Sunday 25 September 2011

Commuter Pain

In a recent international traffic survey (Commuter Pain Index), Nairobi was listed as having the 4th most grueling commute amongst the 20 cities the report covered, coming in after Mexico City, Shenzen and Beijing. The average time for commuting to work is apparently 2.1 hours, 40% higher than the survey’s average! (I am very, very glad that my commute to work consists of a 5 minute or so walk!) These aren’t people travelling tens of miles to get to work, but rather just within the confines of the city. With an increasing Kenyan middle class, the number of those owning cars has increased substantially, even in the 8½ years that I’ve lived here. I see this amongst the Kenyan staff in SIL-Africa Area, most of them having bought vehicles in the last few years. So, many more vehicles on the road, but still no ring road around the city (all the containers bringing goods to Kenya, Uganda, Rwanda, Burundi, DRC, etc pass through Nairobi), and little in the way of road widening, or other developments to improve traffic flow. To go anywhere in the evenings, and even on Saturdays now, you have to allow at least an hour.
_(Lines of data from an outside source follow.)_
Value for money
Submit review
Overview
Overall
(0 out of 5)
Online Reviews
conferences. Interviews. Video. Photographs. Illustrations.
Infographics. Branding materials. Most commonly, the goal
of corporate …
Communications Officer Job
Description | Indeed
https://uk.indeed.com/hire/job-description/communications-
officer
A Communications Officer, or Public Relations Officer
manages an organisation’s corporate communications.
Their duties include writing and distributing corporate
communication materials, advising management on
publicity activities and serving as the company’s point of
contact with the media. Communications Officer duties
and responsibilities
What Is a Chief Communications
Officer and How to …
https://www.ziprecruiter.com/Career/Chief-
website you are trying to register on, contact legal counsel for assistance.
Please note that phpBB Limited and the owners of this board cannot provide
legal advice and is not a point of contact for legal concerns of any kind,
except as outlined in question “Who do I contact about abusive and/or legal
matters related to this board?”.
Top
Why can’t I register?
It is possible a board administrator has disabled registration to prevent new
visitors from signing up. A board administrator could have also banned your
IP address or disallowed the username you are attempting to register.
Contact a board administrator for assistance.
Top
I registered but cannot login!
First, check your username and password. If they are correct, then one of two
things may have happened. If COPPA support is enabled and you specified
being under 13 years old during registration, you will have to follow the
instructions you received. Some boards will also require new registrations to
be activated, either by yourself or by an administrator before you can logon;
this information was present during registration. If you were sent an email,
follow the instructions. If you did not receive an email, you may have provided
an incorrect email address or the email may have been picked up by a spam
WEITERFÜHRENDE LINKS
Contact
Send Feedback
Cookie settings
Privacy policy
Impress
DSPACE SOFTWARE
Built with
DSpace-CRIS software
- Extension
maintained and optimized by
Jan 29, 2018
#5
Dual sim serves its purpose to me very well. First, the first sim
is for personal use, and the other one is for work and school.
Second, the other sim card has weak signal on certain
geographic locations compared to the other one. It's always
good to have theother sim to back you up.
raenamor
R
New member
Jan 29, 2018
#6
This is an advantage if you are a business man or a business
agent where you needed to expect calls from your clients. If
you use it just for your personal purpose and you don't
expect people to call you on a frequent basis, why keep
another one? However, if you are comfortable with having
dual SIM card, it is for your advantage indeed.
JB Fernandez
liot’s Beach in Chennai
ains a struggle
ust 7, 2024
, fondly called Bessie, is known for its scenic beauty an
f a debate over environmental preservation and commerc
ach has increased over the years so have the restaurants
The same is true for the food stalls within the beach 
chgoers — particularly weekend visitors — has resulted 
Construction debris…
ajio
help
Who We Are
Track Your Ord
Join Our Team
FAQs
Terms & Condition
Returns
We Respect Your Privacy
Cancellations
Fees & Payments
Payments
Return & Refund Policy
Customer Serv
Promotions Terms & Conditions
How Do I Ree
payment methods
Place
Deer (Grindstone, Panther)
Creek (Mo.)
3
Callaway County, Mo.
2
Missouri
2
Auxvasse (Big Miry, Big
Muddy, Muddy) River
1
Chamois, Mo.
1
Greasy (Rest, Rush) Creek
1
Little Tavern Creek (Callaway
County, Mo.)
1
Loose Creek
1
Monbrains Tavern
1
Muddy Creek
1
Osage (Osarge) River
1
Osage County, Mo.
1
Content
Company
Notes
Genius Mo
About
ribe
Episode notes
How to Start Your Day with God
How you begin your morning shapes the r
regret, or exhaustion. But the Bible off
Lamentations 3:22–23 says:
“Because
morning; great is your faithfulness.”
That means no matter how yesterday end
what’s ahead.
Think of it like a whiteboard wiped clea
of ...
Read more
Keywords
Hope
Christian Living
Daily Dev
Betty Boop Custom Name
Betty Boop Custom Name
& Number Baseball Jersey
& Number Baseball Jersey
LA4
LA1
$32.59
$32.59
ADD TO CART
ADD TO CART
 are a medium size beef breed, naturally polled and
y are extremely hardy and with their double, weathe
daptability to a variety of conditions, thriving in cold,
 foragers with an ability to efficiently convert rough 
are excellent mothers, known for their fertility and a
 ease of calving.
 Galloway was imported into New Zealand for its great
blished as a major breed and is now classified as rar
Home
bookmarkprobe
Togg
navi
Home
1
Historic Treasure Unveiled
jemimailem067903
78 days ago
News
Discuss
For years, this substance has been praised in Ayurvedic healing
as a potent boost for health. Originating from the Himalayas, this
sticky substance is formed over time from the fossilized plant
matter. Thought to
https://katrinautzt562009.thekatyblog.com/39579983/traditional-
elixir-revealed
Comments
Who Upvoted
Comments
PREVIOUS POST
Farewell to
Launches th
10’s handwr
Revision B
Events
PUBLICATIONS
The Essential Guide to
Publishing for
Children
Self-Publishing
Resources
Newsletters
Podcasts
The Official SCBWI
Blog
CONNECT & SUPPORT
If everyone were to wait patiently in the traffic, it perhaps wouldn’t be so bad. Yet, when it comes to being behind a wheel, the people-(rather than time-) orientedness of Kenyans seems to go out of the window, each person pushing to get ahead, driving off road, on the wrong side of the road, …… My reintroduction to Kenyan driving after a month away in the US and UK, where people generally follow the rules of the road, was fairly fraught. It’s a battle of who will give in first, as a vehicle comes round the wrong side, then attempts to push in. Or buses coming up the wrong side, coming within centimeters of the side of you. It can be a bit of a rugby scrum at times. You can come away feeling as you’ve been beaten up by all the bullies of the road. The sad thing is that, as a friend pointed out, it’s no longer just the matatu drivers who have this “get ahead, no matter what” driving style, but it’s now affecting the way people drive across the board. And it’s very rare that you see the police stopping anyone for driving behavior that wouldn’t be accepted elsewhere. What will it take I wonder to bring about order on Kenyan roads? Possibly reaching a complete gridlock first?

1 comment:

paulmerrill said...

HOPEFULLY the limited parking at the BTL Centre has alos limited the number of people driving in to work. Matatus at least take up 1/16th of the space on the road compared to 16 individuals in their own cars.